▸ Records for this task
++++++++++

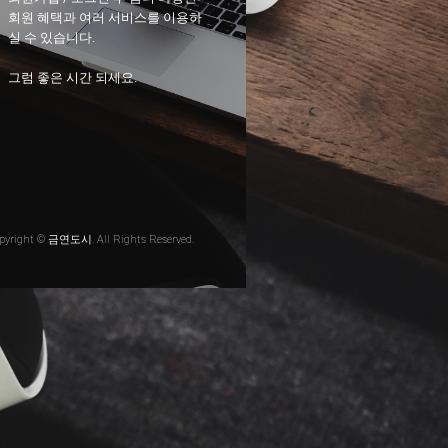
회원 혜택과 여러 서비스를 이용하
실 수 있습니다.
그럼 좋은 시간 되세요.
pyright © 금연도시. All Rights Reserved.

++++++++++

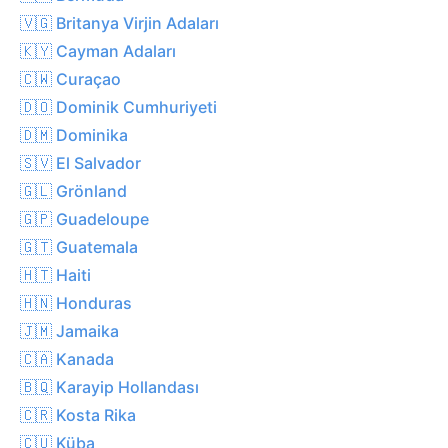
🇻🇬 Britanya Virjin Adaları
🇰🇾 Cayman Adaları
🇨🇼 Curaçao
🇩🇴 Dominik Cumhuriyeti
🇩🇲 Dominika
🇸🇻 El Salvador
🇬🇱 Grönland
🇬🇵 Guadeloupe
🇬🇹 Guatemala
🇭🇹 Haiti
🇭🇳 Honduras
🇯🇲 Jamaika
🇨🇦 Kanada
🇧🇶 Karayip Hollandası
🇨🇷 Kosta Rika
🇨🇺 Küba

++++++++++

▸ The problem
Here the output must be the lines above from the line with "회원 혜택과 여러 서비스를 이용하" to the line with "pyright © 금연도시. All Rights Reserved.", both included, duplicated word for word and nothing else.

▸ Result
회원 혜택과 여러 서비스를 이용하
실 수 있습니다.
그럼 좋은 시간 되세요.
pyright © 금연도시. All Rights Reserved.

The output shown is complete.